2″- O -Feruloylisoswertiajaponin (1): yellow amorphous powder; UV (MeOH) λ max: 249, 266, 336 nm; 1H-NMR (DMSO-d 6, 400 MHz) and 13C-NMR (DMSO-d 6, 150 MHz) spectroscopic data, see Table 1; HR-ESI–MS: (m/z 639.1707 [M+H]+ calcd. for C32H31O14, 639.1714).

(2 E )-4- O -vanilloyl-3-methyl-2-butenyl- β - d -glucopyranoside (2): colourless oil; UV (MeOH) λ max: 261, 291 nm; 1H-NMR (DMSO-d 6, 600 MHz) and 13C-NMR (DMSO-d 6, 150 MHz) spectroscopic data, see Table 1; HR-ESI–MS: (m/z 437.1420 [M+Na]+, calcd. for C19H26O10Na 437.1424).

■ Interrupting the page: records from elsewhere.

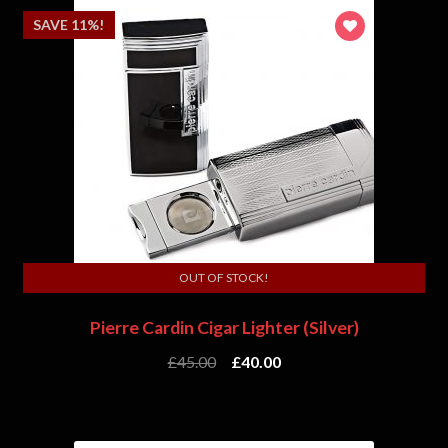
SAVE 11%!
OUT OF STOCK!
Pierre Cardin Cigar Lighter (Silver)
£
45.00
£
40.00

Acid hydrolysis of compounds 1 and 2

Compounds 1 and 2 (3.0 mg each) were dissolved separately in 2 M HCl (3.0 mL) and heated at 85 °C on a water bath for 2 h. After cooling, the mixture was extracted with EtOAc (3 × 3.0 mL). The aqueous layer was then evaporated under vacuum to give a residue. The remaining sugar residue was dissolved in water (1.0 mL) and analyzed by HPLC with chiral detection under the following conditions: column (NH2P-50 4E, Shodex Asahipak); detector (JAsco OR-4090); column temperature (28 °C); mobile phase (acetonitrile and water 3:1); flow rate (0.8 mL/min). The peak shape (positive peak) and retention time (12.5 min) was consistent with d-glucose.